Wednesday, June 3, 2009

From Philip Jenkins at Foreign Policy:

Ironically, after centuries of rebelling against religious authority, the coming of Islam is also reviving political issues most thought extinct in Europe, including debates about the limits of freedom of speech, freedom of religion, and the right to proselytize. And in all these areas, controversies that originate in a Muslim context inexorably expand or limit the rights of Christians, too. If Muslim preachers who denounce gays must be silenced, then so must charismatic Christians. At the same time, any laws that limit blasphemous assaults on the image of Mohammed must take account of the sensibilities of those who venerate Jesus.

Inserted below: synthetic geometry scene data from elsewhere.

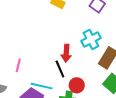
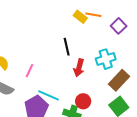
black line: (60, 69) -> (67, 47), moved

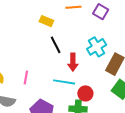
yellow rectangle: (80, 17) -> (46, 21), moved
cyan line: (48, 95) -> (64, 82), moved

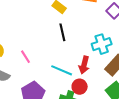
red arrow: (73, 62) -> (84, 65), moved
pink line: (26, 78) -> (26, 57), turned -56

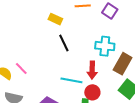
cyan cross: (102, 44) -> (105, 46), turned 36
pink line: (26, 57) -> (21, 69), moved

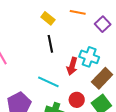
red arrow: (92, 70) -> (72, 66), moved
red circle: (92, 92) -> (77, 100), moved

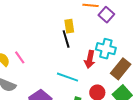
yellow rectangle: (48, 18) -> (69, 26), moved, turned 48
purple square: (103, 24) -> (106, 15), moved

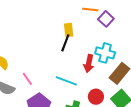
black line: (66, 39) -> (65, 43), turned 36
pink line: (20, 57) -> (27, 79), moved

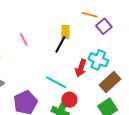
pink line: (27, 79) -> (24, 39), moved
red circle: (96, 97) -> (69, 100), moved

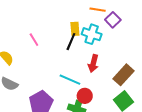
cyan cross: (98, 60) -> (92, 34), moved

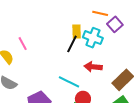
pink line: (34, 40) -> (23, 44), moved
red arrow: (93, 63) -> (93, 67), turned 78

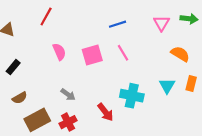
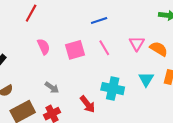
pink triangle: (161, 23) -> (137, 44), moved

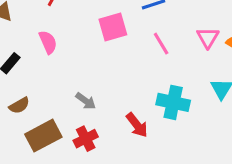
pink semicircle: (44, 47) -> (48, 42), moved
pink square: (75, 50) -> (113, 27), moved

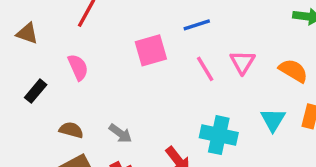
pink triangle: (208, 38) -> (242, 62), moved
brown semicircle: (19, 105) -> (71, 130), moved, turned -135

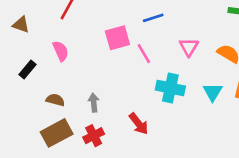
pink line: (205, 69) -> (144, 54), moved
gray arrow: (120, 133) -> (94, 103), turned -132
cyan cross: (219, 135) -> (170, 88), moved

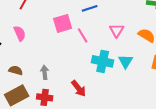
cyan triangle: (213, 92) -> (126, 61), moved
red cross: (94, 136) -> (45, 97), turned 35

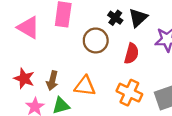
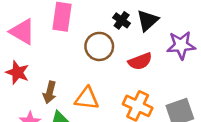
red semicircle: (132, 54) -> (140, 61), turned 54
red star: (24, 78) -> (17, 72), moved

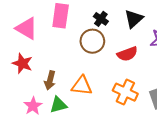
black cross: (122, 20) -> (101, 19), moved

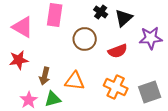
black cross: (101, 19) -> (101, 12), moved
red star: (22, 63) -> (19, 60), turned -30

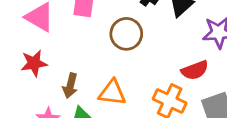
red semicircle: (118, 51) -> (195, 70), moved

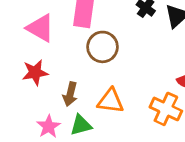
brown circle: (126, 34) -> (103, 47), moved

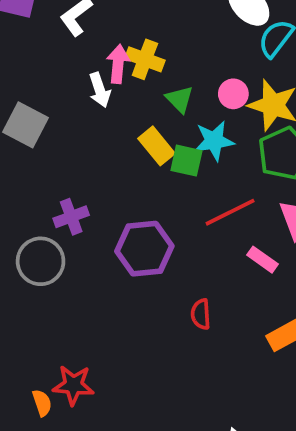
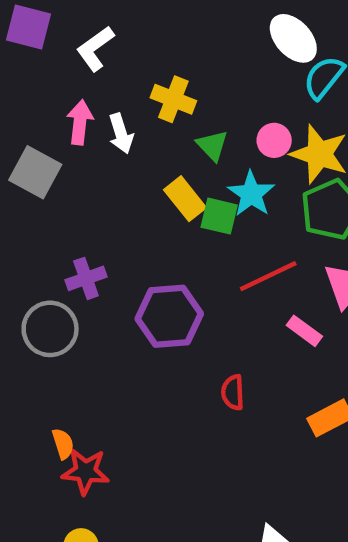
pink arrow: (118, 64) -> (80, 122), moved
cyan star: (214, 141) -> (251, 194), turned -30
orange semicircle: (42, 403) -> (63, 444), moved

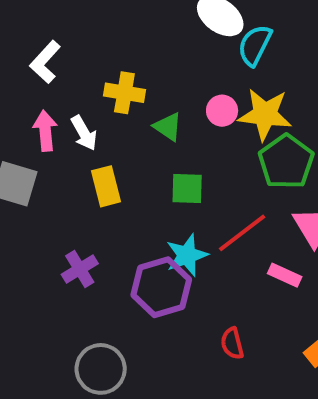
cyan star: (251, 194) -> (187, 255), moved, turned 30
yellow rectangle: (185, 199) -> (106, 186), moved, turned 36
gray circle: (50, 329) -> (101, 369), moved

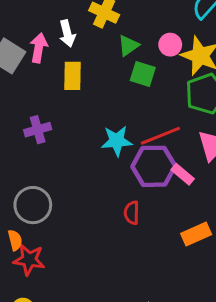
green triangle: (168, 127) -> (128, 45), turned 35
pink arrow: (45, 131) -> (39, 48), moved
green square: (187, 189) -> (143, 74), moved
purple hexagon: (161, 287) -> (154, 166), moved

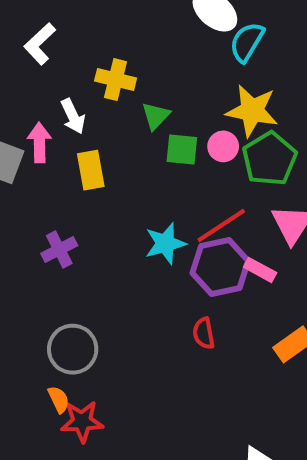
pink circle: (170, 45) -> (223, 146), moved

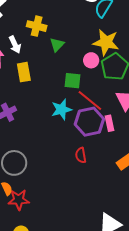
green square: (182, 150) -> (73, 81), moved
red line: (221, 225) -> (90, 100), turned 72
pink rectangle: (260, 270) -> (110, 123), turned 49

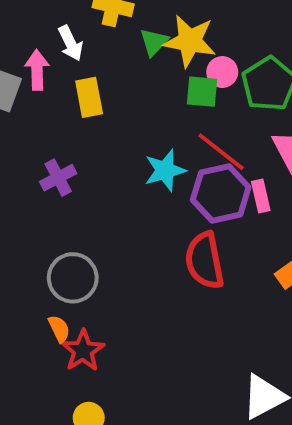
yellow star: (106, 42) -> (190, 41), moved
green square: (73, 81) -> (202, 92), moved
red semicircle: (81, 155) -> (205, 261), size x1.8
red star: (19, 200) -> (83, 351), turned -30

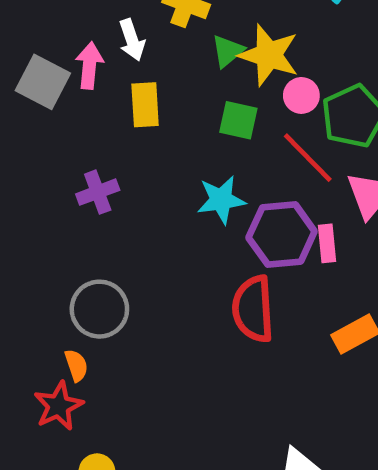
green square: (202, 92) -> (238, 120), moved
red line: (221, 152) -> (308, 158), moved
red star: (83, 351) -> (59, 406), moved

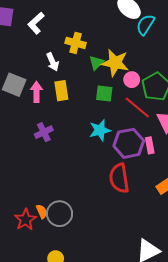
pink arrow: (89, 66) -> (36, 92), moved
gray circle: (99, 309) -> (60, 214), moved
red star: (59, 406) -> (25, 220), moved

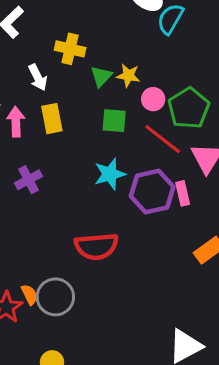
yellow star: (115, 63) -> (128, 76), size x0.6
red semicircle: (119, 178) -> (96, 246), moved, turned -84

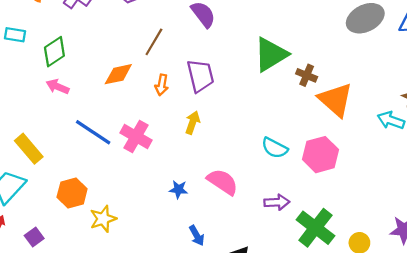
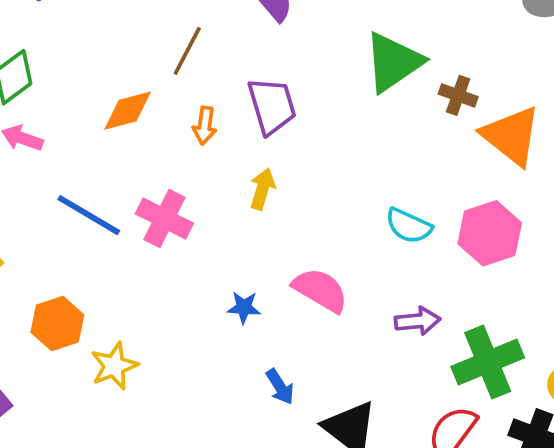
green cross: (315, 228) -> (488, 362), turned 33

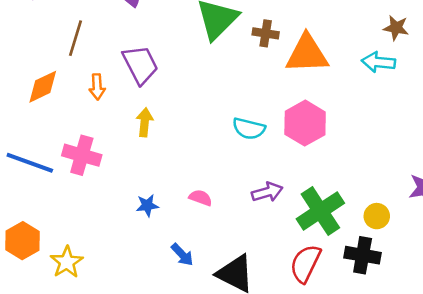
orange triangle: (511, 136) -> (307, 54), turned -30
pink semicircle: (320, 290) -> (201, 198), moved, size x0.6

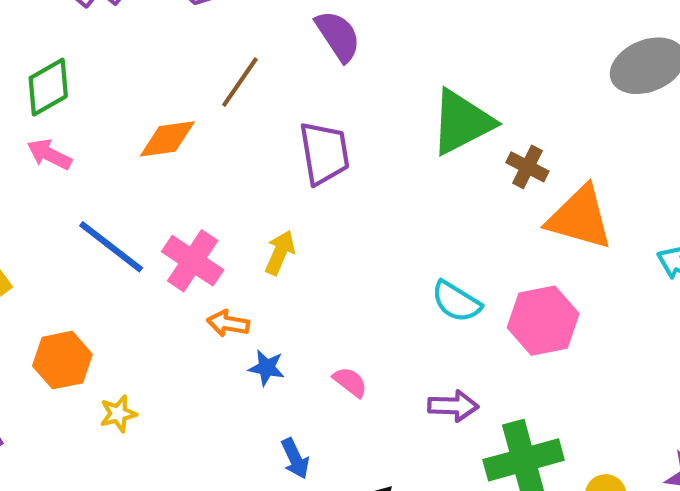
orange arrow: (97, 87) -> (228, 323), moved, turned 85
yellow arrow: (145, 122) -> (280, 253), moved
yellow star: (67, 262) -> (118, 414), size x0.7

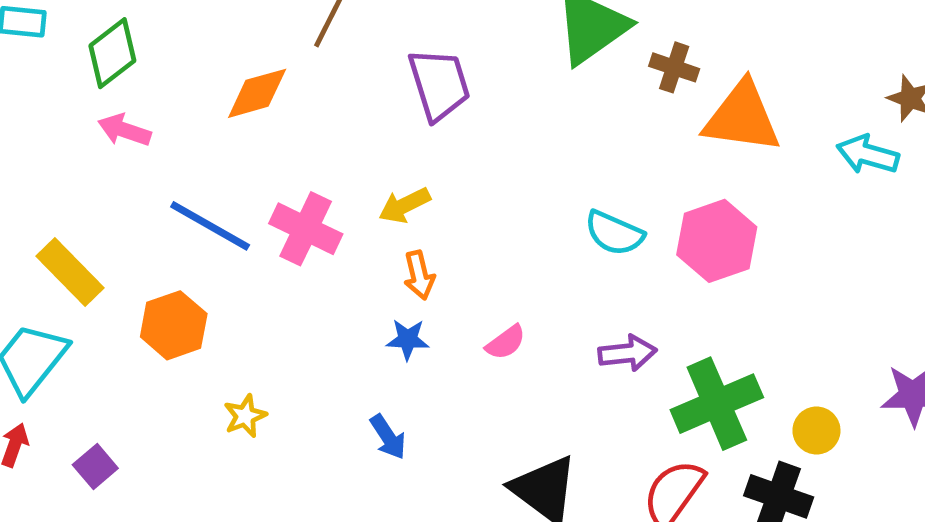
yellow arrow: (280, 253) -> (404, 205), turned -132
orange arrow: (228, 323) -> (419, 275), moved, turned -105
orange hexagon: (62, 360) -> (174, 325), moved
pink semicircle: (350, 382) -> (506, 342), turned 114
blue arrow: (295, 459) -> (388, 437), moved

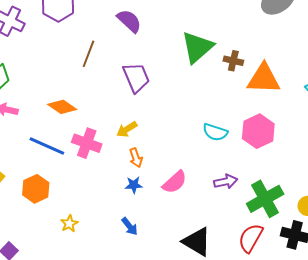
orange diamond: (257, 93) -> (62, 107), moved, turned 56
pink semicircle: (506, 342) -> (175, 182), size x1.5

The result has been a rediscovery of the continent’s Christian roots, even among those who have long disregarded it, and a renewed sense of European cultural Christianity. Jürgen Habermas, a veteran leftist German philosopher stunned his admirers not long ago by proclaiming, “Christianity, and nothing else, is the ultimate foundation of liberty, conscience, human rights, and democracy, the benchmarks of Western civilization. To this day, we have no other options [than Christianity]. We continue to nourish ourselves from this source. Everything else is postmodern chatter.” Europe may be confronting the dilemmas of a truly multifaith society, but with Christianity poised for a comeback, it is hardly on the verge of becoming an Islamic colony.